Ceterum Italia gravius atque atrocius quam bello adflictabatur. dispersi per municipia et colonias Vitelliani spoliare, rapere, vi et stupris polluere: in omne fas nefasque avidi aut venales non sacro, non profano abstinebant.
Translation :
Italy, however, was prostrated under sufferings heavier and more terrible than the evils of war. The soldiers of Vitellius, dispersed through the municipal towns and colonies, were robbing and plundering and polluting every place with violence and lust. Everything, lawful or unlawful, they were ready to seize or to sell, sparing nothing, sacred or profane.
Edition :
Historiae. Cornelius Tacitus. Charles Dennis Fisher. Clarendon Press. Oxford. 1911.

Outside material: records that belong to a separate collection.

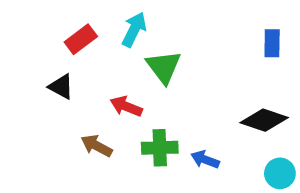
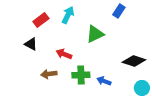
blue rectangle: (272, 43) -> (119, 11), moved, turned 32
green triangle: (164, 67) -> (95, 34), moved, turned 42
brown arrow: (97, 146) -> (49, 74), turned -35

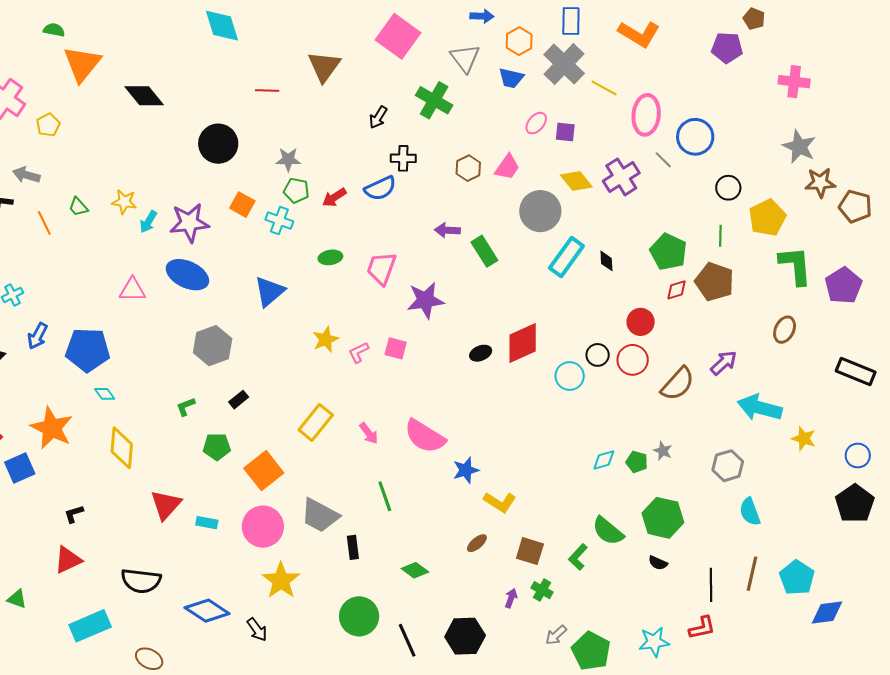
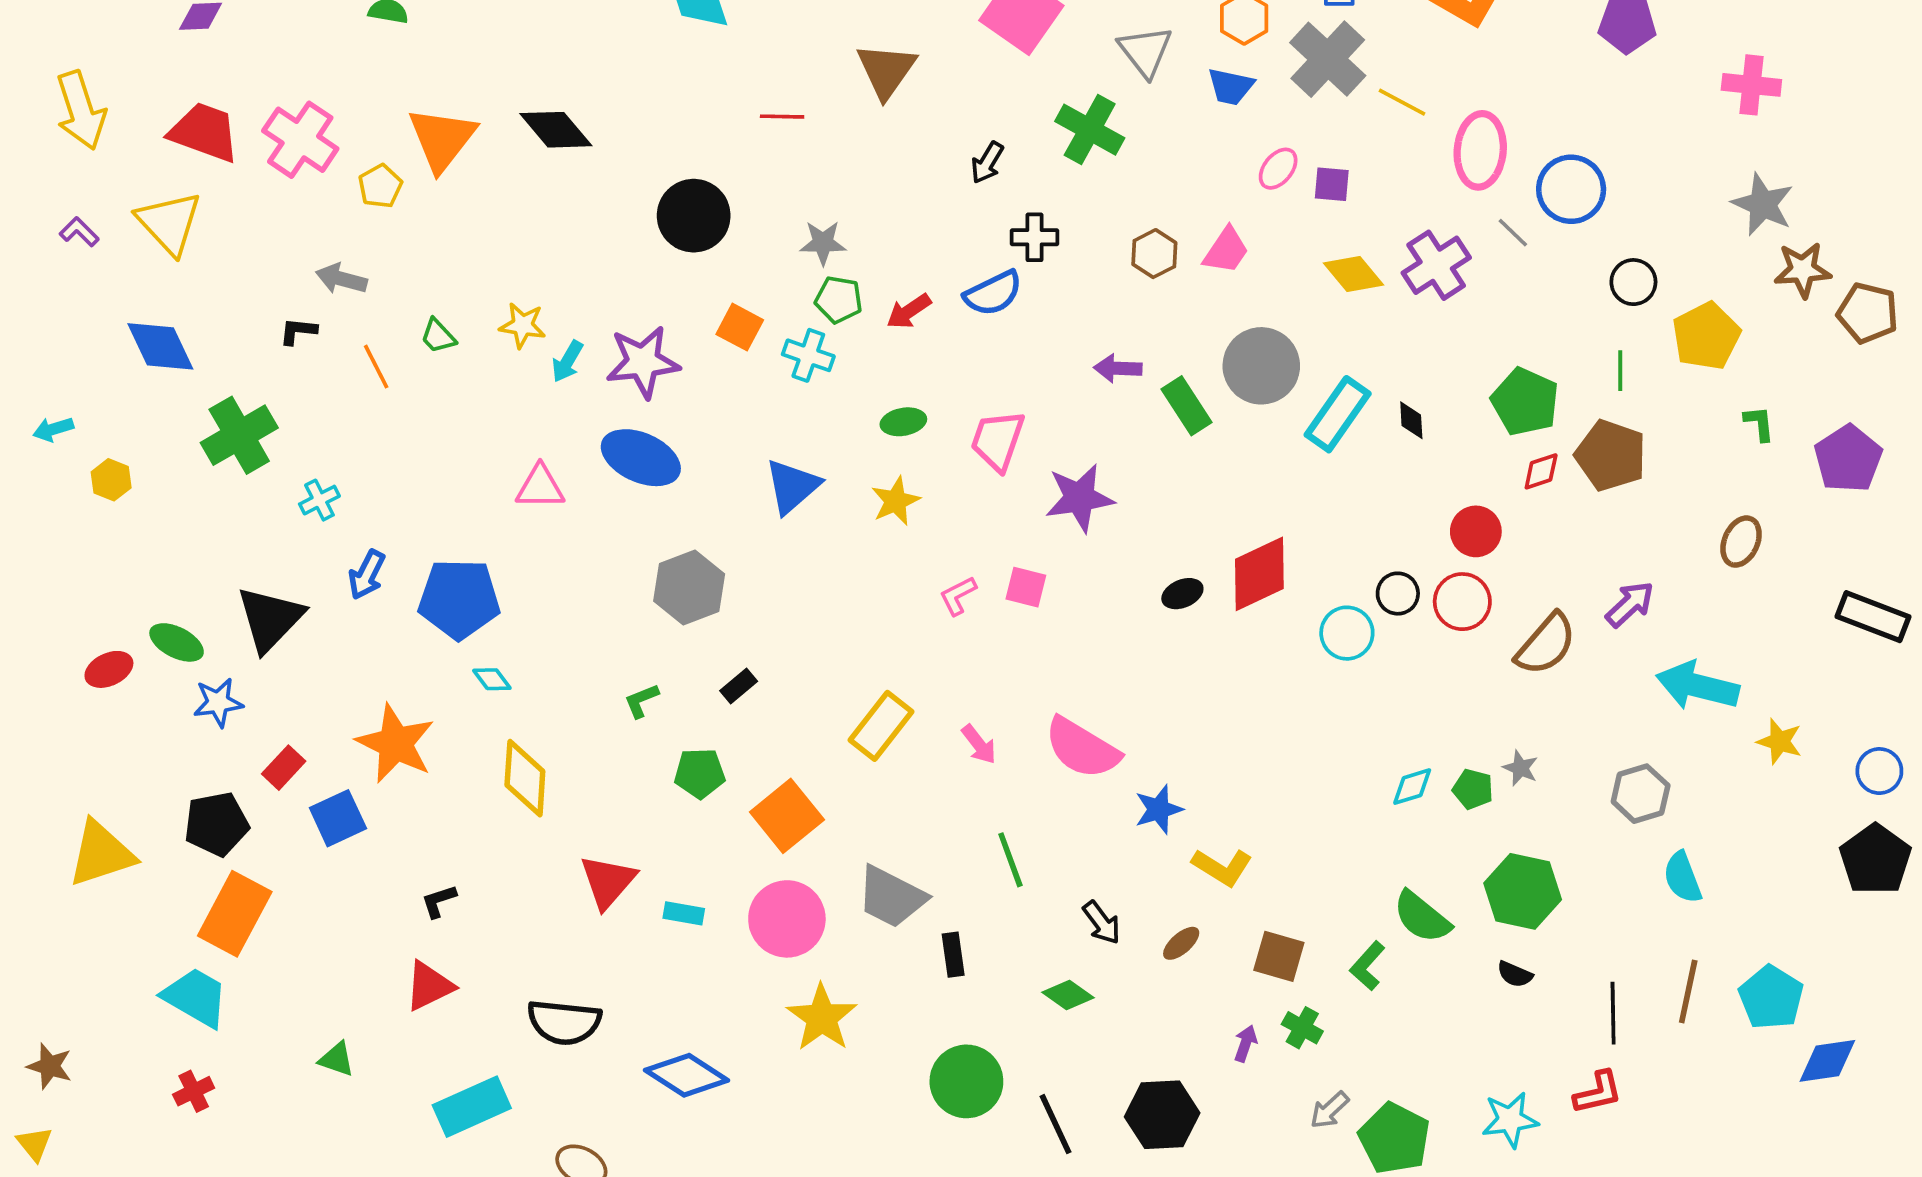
orange triangle: (82, 64) -> (442, 139), moved
gray circle: (540, 211) -> (1261, 366), moved
green L-shape: (795, 266) -> (1759, 423), size x0.5
yellow star: (326, 339) -> (896, 501), moved
black arrow: (257, 630) -> (1102, 923), moved

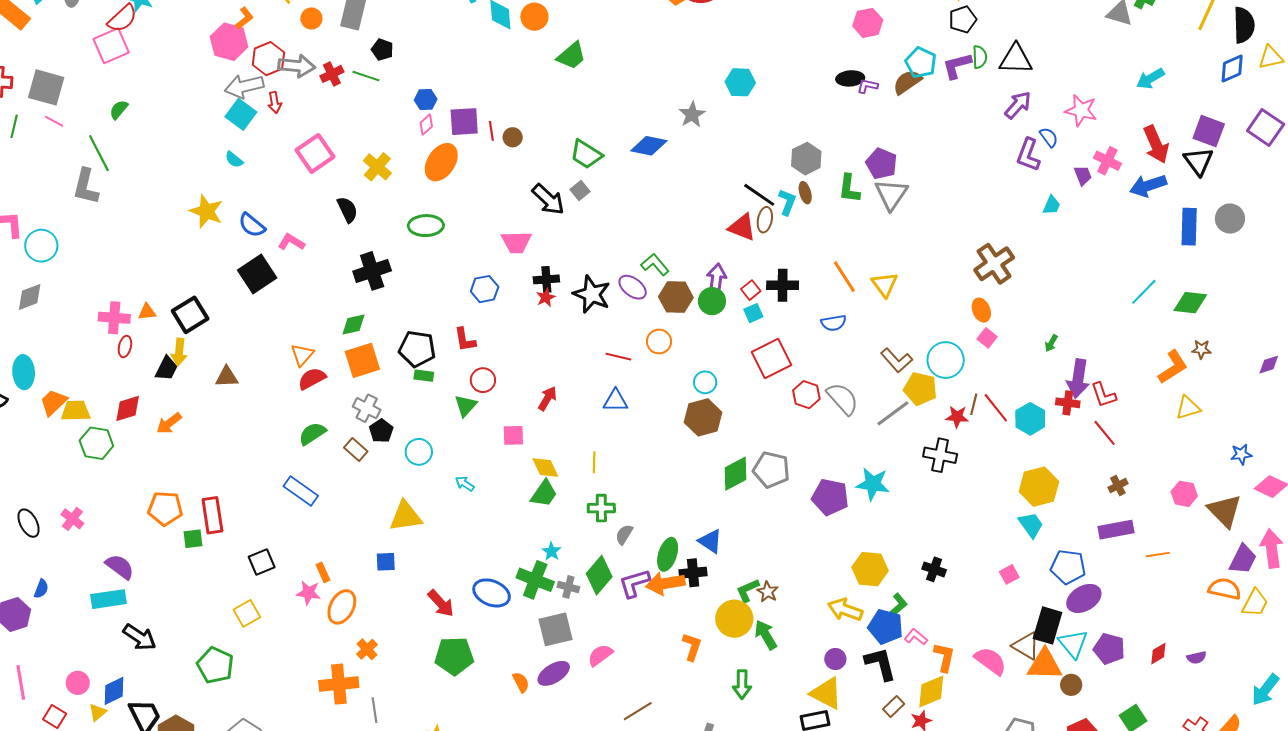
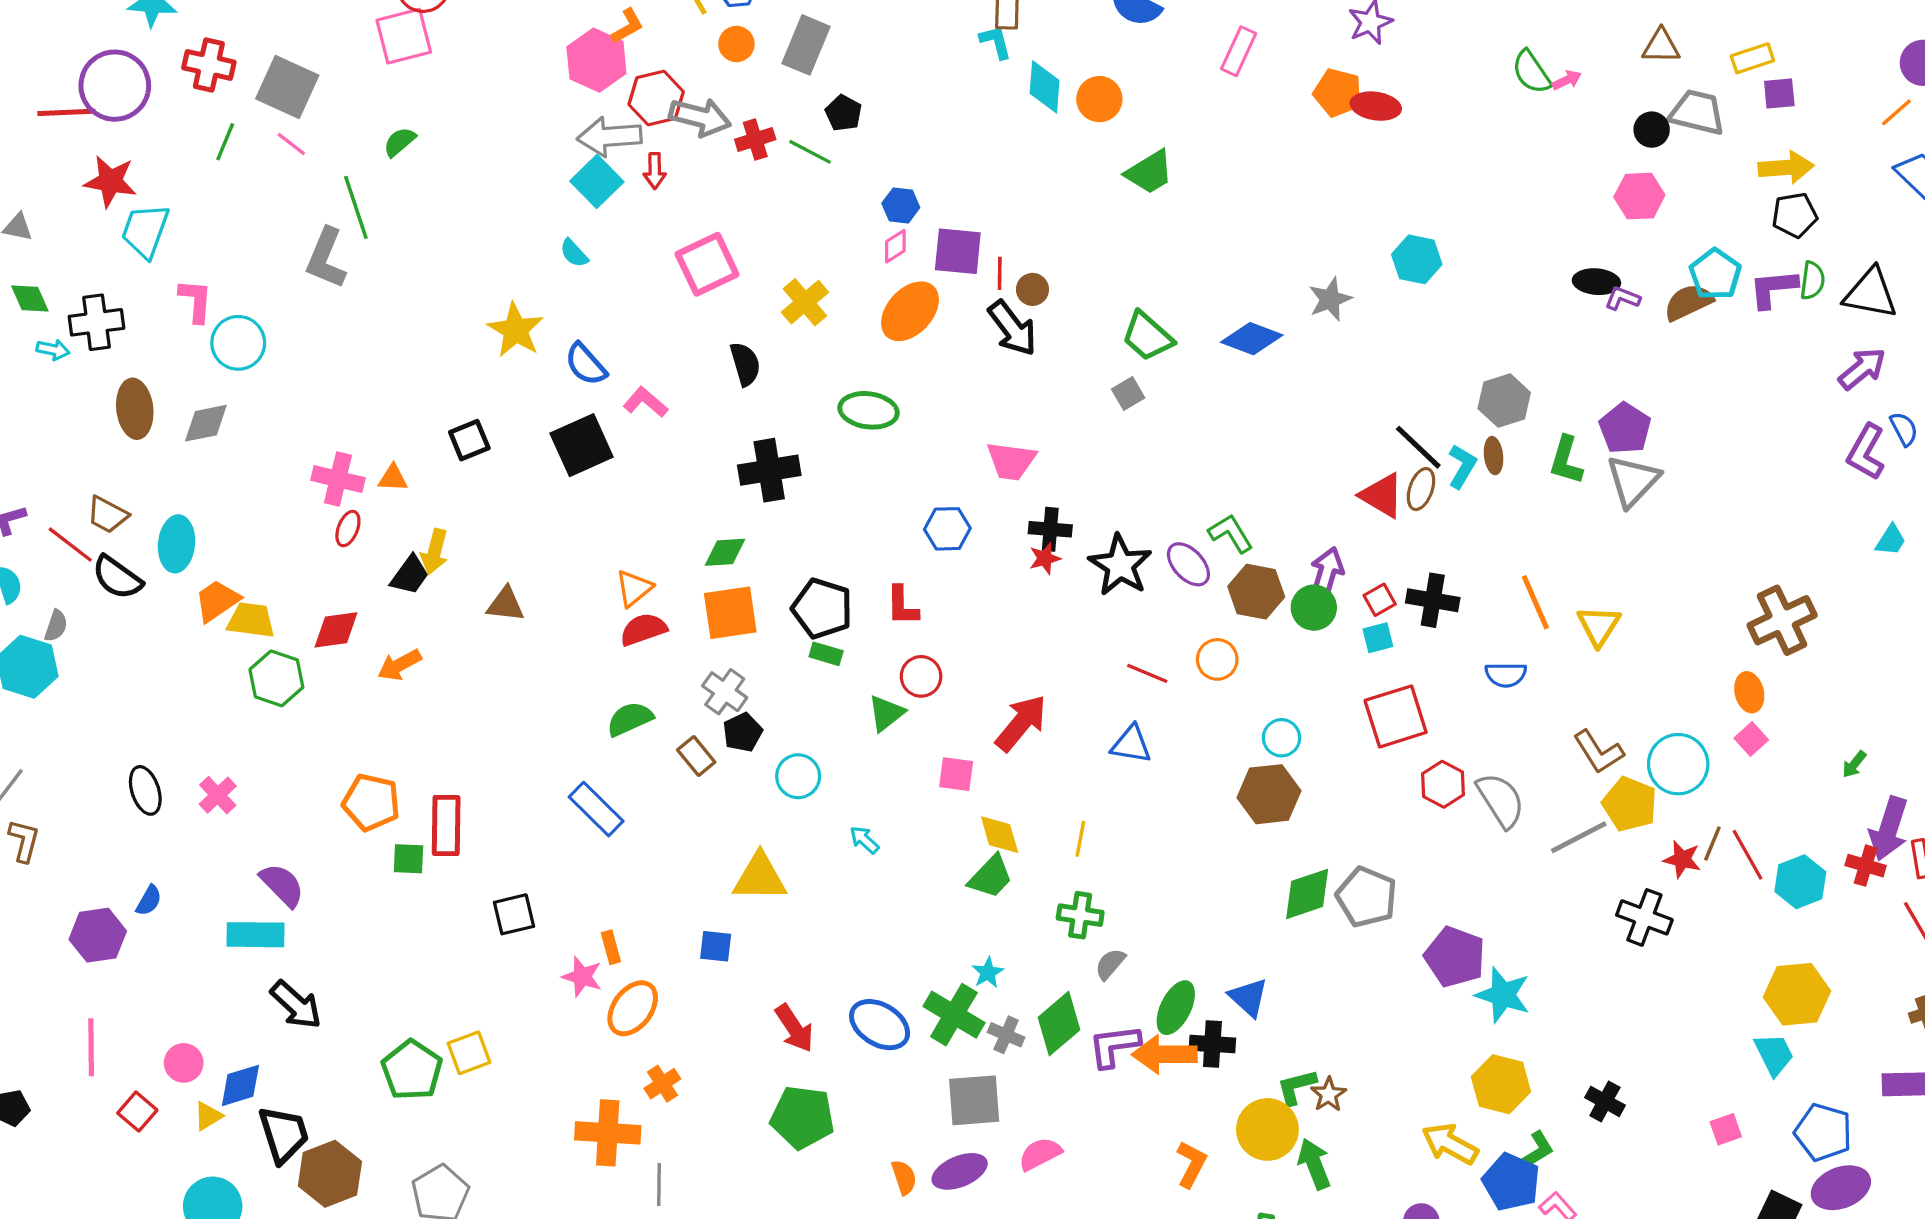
black arrow: (548, 199) -> (1012, 328), moved
black square: (190, 315) -> (469, 440), moved, size x0.7
red arrow: (547, 398) -> (1021, 723), size x1.5
cyan star: (873, 484) -> (1503, 995), moved
yellow square: (247, 613) -> (469, 1053), moved

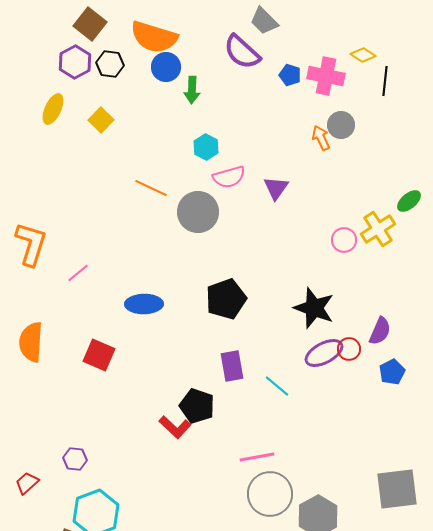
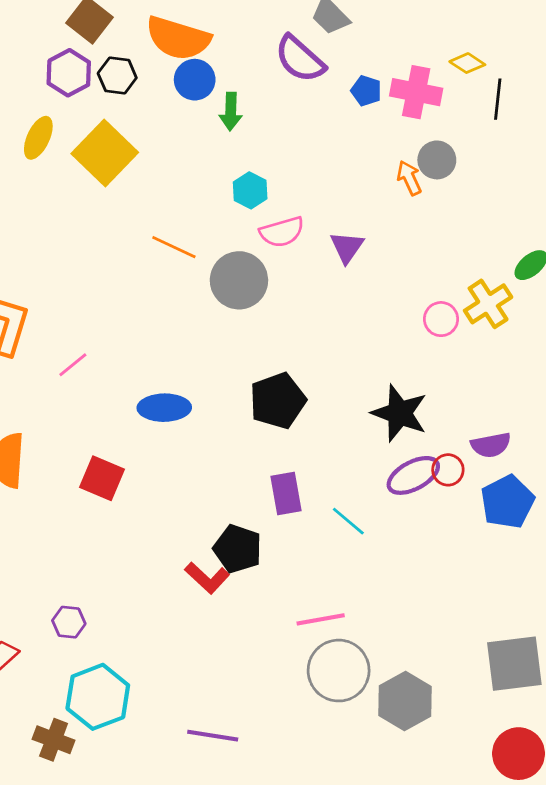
yellow square: (101, 120) -> (105, 153), size x1.8
purple semicircle: (380, 331) -> (491, 445), turned 56
blue pentagon: (392, 372) -> (507, 502), size x1.5

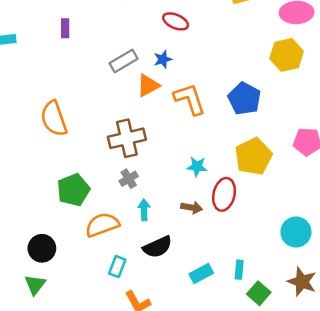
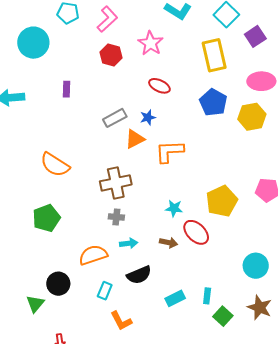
orange L-shape: (190, 99) -> (169, 151), turned -76
blue pentagon: (244, 99) -> (213, 102), moved
orange semicircle: (54, 119) -> (55, 165), turned -40
gray cross: (129, 179) -> (116, 217), turned 35
green pentagon: (73, 190) -> (46, 218), moved
red ellipse: (224, 194) -> (196, 232), turned -60
cyan arrow: (144, 210) -> (129, 243), turned 84
black circle: (42, 248) -> (58, 284), moved

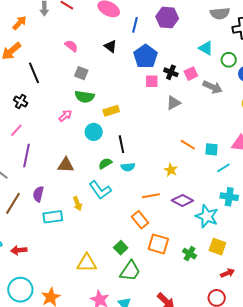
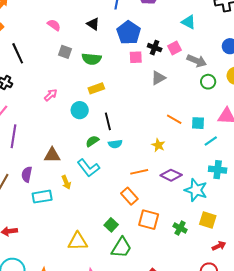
green circle: (229, 60) -> (208, 82), moved
green semicircle: (85, 97) -> (92, 59), moved
brown triangle: (66, 165) -> (52, 155), moved

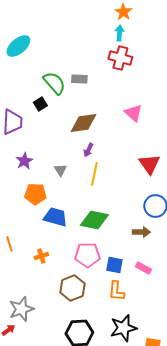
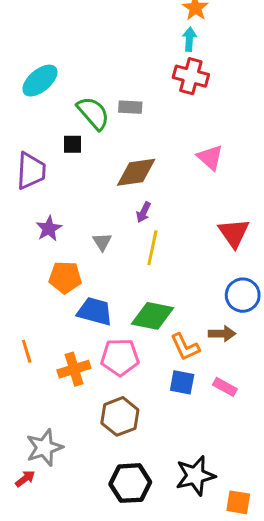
cyan ellipse: (18, 46) -> (40, 81), moved
black square: (40, 104) -> (73, 144), turned 32
pink pentagon: (87, 255) -> (120, 357), moved
orange cross: (41, 256) -> (74, 369), size x1.5
orange L-shape: (116, 291) -> (185, 347), moved, turned -30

Complete Works of Tacitus. Tacitus. Alfred John Church. William Jackson Brodribb. Sara Bryant. edited for Perseus. New York. : Random House, Inc. Random House, Inc. 1873. reprinted 1942.
Remark :
thirdperson: On the generals, Tacitus says: "Caecina indeed was not so rapacious as he was fond of popularity; Valens was so notorious for his dishonest gains and peculations that he was disposed to conceal the crimes of others." (Tac.Hist.2.56)
Notes :
Some soldiers specifically target the wealthy and their estates, described in: "Roman troops of Vitellius target wealthy estates to plunder."